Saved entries
════

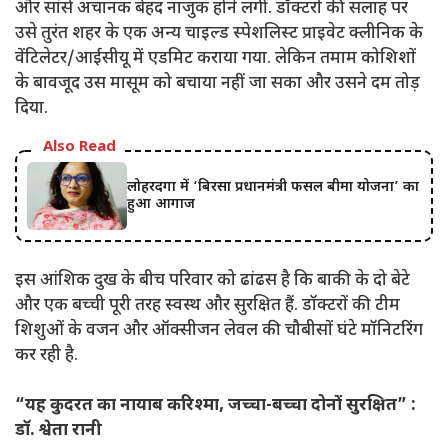
और सांसें अचानक बेहद नाजुक होने लगीं. डॉक्टरों की सलाह पर
उसे तुरंत शहर के एक अन्य चाइल्ड स्पेशलिस्ट प्राइवेट क्लीनिक के
वेंटिलेटर/आईसीयू में एडमिट कराया गया. लेकिन तमाम कोशिशों
के बावजूद उस मासूम को बचाया नहीं जा सका और उसने दम तोड़
दिया.
Also Read
लोहरदगा में ‘बिरसा प्रधानमंत्री फसल बीमा योजना’ का
हुआ आगाज
इस आंशिक दुख के बीच परिवार को ढांढस है कि बाकी के दो बेटे
और एक बच्ची पूरी तरह स्वस्थ और सुरक्षित हैं. डॉक्टरों की टीम
शिशुओं के वजन और ऑक्सीजन लेवल की चौबीसों घंटे मॉनिटरिंग
कर रही है.
“यह कुदरत का नायाब करिश्मा, जच्चा-बच्चा दोनों सुरक्षित” :
डॉ. श्वेता रानी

════

Could you output all of the records exactly, without their pictures?

और सांसें अचानक बेहद नाजुक होने लगीं. डॉक्टरों की सलाह पर
उसे तुरंत शहर के एक अन्य चाइल्ड स्पेशलिस्ट प्राइवेट क्लीनिक के
वेंटिलेटर/आईसीयू में एडमिट कराया गया. लेकिन तमाम कोशिशों
के बावजूद उस मासूम को बचाया नहीं जा सका और उसने दम तोड़
दिया.
Also Read
लोहरदगा में ‘बिरसा प्रधानमंत्री फसल बीमा योजना’ का
हुआ आगाज
इस आंशिक दुख के बीच परिवार को ढांढस है कि बाकी के दो बेटे
और एक बच्ची पूरी तरह स्वस्थ और सुरक्षित हैं. डॉक्टरों की टीम
शिशुओं के वजन और ऑक्सीजन लेवल की चौबीसों घंटे मॉनिटरिंग
कर रही है.
“यह कुदरत का नायाब करिश्मा, जच्चा-बच्चा दोनों सुरक्षित” :
डॉ. श्वेता रानी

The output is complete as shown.